Había cumplido con su cometido. La venganza se había producido. 282

CIII FEBRERO DE 1991. COMISARIA DE POLICIA DE PEDLETON PLACE. 10.15 DE LA MAÑANA. La actividad de la comisaría de Pedleton Place, esa gélida mañana de febrero, era la normal de cualquier día, excepto por un detalle que había producido bastante alteración. La ausencia del jefe de policía Frost, desde hacía algo más de dos días. Les resultaba extraño que se hubiera ausentado de su puesto de trabajo por un simple resfriado, versión dada por él mediante una llamada telefónica. No lo había hecho en los años que llevaba allí. La gente estaba muy sorprendida. Pero, como todo misterio, tuvo su final cuando la Srta. Dobson le vio aparecer por la puerta de la comisaría. - ¡Buenos días, jefe! Celebro verle ¿Qué tal su resfriado? – preguntó con mucha amabilidad y entusiasmo. - Muy bien, Emily. Gracias por su interés. – contestó, con el humor de siempre, Frost. - Me alegro. Iggleton tiene cosas pendientes para usted. - Ahora no puedo hablar con Iggleton. Voy a tomarme un café al lugar de Maté. Volveré en quince minutos. – dijo con el ceño fruncido. Al verle marchar, la Srta. Dobson se mantuvo erguida pero sospechando que algo le había sucedido al jefe, aunque, ni por el forro, se le ocurriría preguntarle al simpático de Frost por ello. Prefería seguir manteniendo las distancias con su jefe, lo cual le había funcionado muy bien con él. Mientras Dobson volvía a su trabajo habitual, Iggleton bajó, en ese momento, por las escaleras, deteniéndose en el mostrador. - Emily, cuando llegue el comisario, dile que tengo que hablar con él. - Ya ha llegado – respondió la Dobson. tecleando algo en su máquina de escribir – Ha salido a tomar café al bar de Maté. - ¿A tomar café al bar de Maté? ¿Le has notado si aún tenía fiebre?

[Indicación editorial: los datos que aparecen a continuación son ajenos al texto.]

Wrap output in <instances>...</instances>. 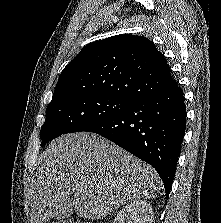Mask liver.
<instances>
[{"label":"liver","instance_id":"6515ba94","mask_svg":"<svg viewBox=\"0 0 221 223\" xmlns=\"http://www.w3.org/2000/svg\"><path fill=\"white\" fill-rule=\"evenodd\" d=\"M161 179L150 165L109 140L79 132L53 140L38 158L31 223L101 219L134 200L154 198Z\"/></svg>","mask_w":221,"mask_h":223}]
</instances>
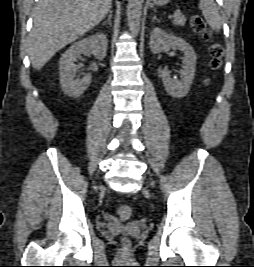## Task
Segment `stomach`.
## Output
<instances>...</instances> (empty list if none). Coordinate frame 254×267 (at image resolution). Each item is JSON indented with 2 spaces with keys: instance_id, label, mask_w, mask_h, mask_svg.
Returning <instances> with one entry per match:
<instances>
[{
  "instance_id": "obj_1",
  "label": "stomach",
  "mask_w": 254,
  "mask_h": 267,
  "mask_svg": "<svg viewBox=\"0 0 254 267\" xmlns=\"http://www.w3.org/2000/svg\"><path fill=\"white\" fill-rule=\"evenodd\" d=\"M170 0H153V3L157 6H164L166 5Z\"/></svg>"
}]
</instances>
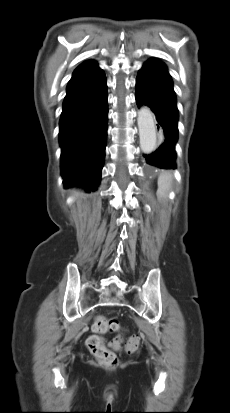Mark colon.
<instances>
[{
  "mask_svg": "<svg viewBox=\"0 0 230 413\" xmlns=\"http://www.w3.org/2000/svg\"><path fill=\"white\" fill-rule=\"evenodd\" d=\"M119 325L115 318L98 316L93 324V330L96 333H105L108 331L118 330ZM120 340L115 342L118 346ZM139 345V337L133 335L128 343L127 350L133 352L137 349ZM87 347L89 351L95 356V358L102 364L106 366H116L118 364V358L116 354L111 351L103 341V339L97 335L89 337L87 341Z\"/></svg>",
  "mask_w": 230,
  "mask_h": 413,
  "instance_id": "obj_1",
  "label": "colon"
}]
</instances>
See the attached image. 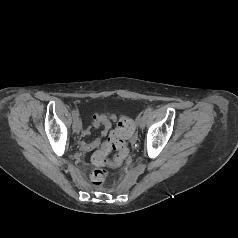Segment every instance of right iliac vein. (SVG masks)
Listing matches in <instances>:
<instances>
[{
  "label": "right iliac vein",
  "mask_w": 238,
  "mask_h": 238,
  "mask_svg": "<svg viewBox=\"0 0 238 238\" xmlns=\"http://www.w3.org/2000/svg\"><path fill=\"white\" fill-rule=\"evenodd\" d=\"M82 128V122L79 118H74L73 119V130L76 133H79Z\"/></svg>",
  "instance_id": "right-iliac-vein-1"
}]
</instances>
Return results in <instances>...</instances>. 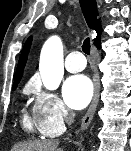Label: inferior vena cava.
<instances>
[{"label":"inferior vena cava","instance_id":"obj_1","mask_svg":"<svg viewBox=\"0 0 131 151\" xmlns=\"http://www.w3.org/2000/svg\"><path fill=\"white\" fill-rule=\"evenodd\" d=\"M73 120H74L73 115H69L68 117H66V122L68 125H71Z\"/></svg>","mask_w":131,"mask_h":151}]
</instances>
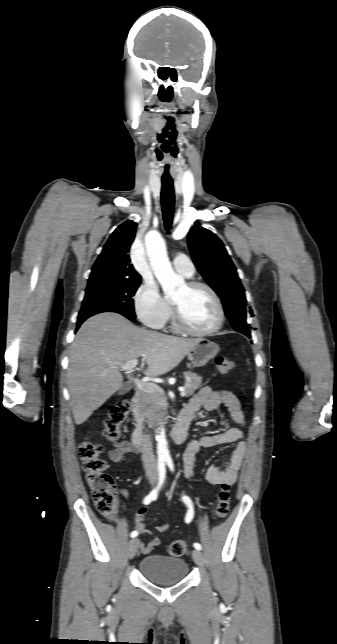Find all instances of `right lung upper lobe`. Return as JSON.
Instances as JSON below:
<instances>
[{
	"instance_id": "right-lung-upper-lobe-1",
	"label": "right lung upper lobe",
	"mask_w": 337,
	"mask_h": 644,
	"mask_svg": "<svg viewBox=\"0 0 337 644\" xmlns=\"http://www.w3.org/2000/svg\"><path fill=\"white\" fill-rule=\"evenodd\" d=\"M137 224L131 220L122 223L111 234L92 267L89 282L141 281V276L130 264L128 255L135 238Z\"/></svg>"
}]
</instances>
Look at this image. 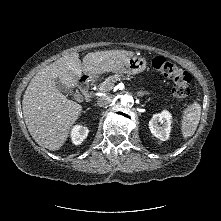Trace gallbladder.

Creo que es la primera vez que pisa la cafetería de ese idiota. En fin, esperemos que le siente bien y venga de mejor humor – comentó sonriendo Iggleton – La policía federal quiere hablar con él desde hace dos días. - Algo le sucede – dijo Dobson, mientras seguía tecleando. - ¿Qué quieres decir? – preguntó el ayudante. La Srta. Dobson dejó de escribir a máquina y miró a la puerta de la comisaría. Tras un leve suspiro, se dispuso a contestar.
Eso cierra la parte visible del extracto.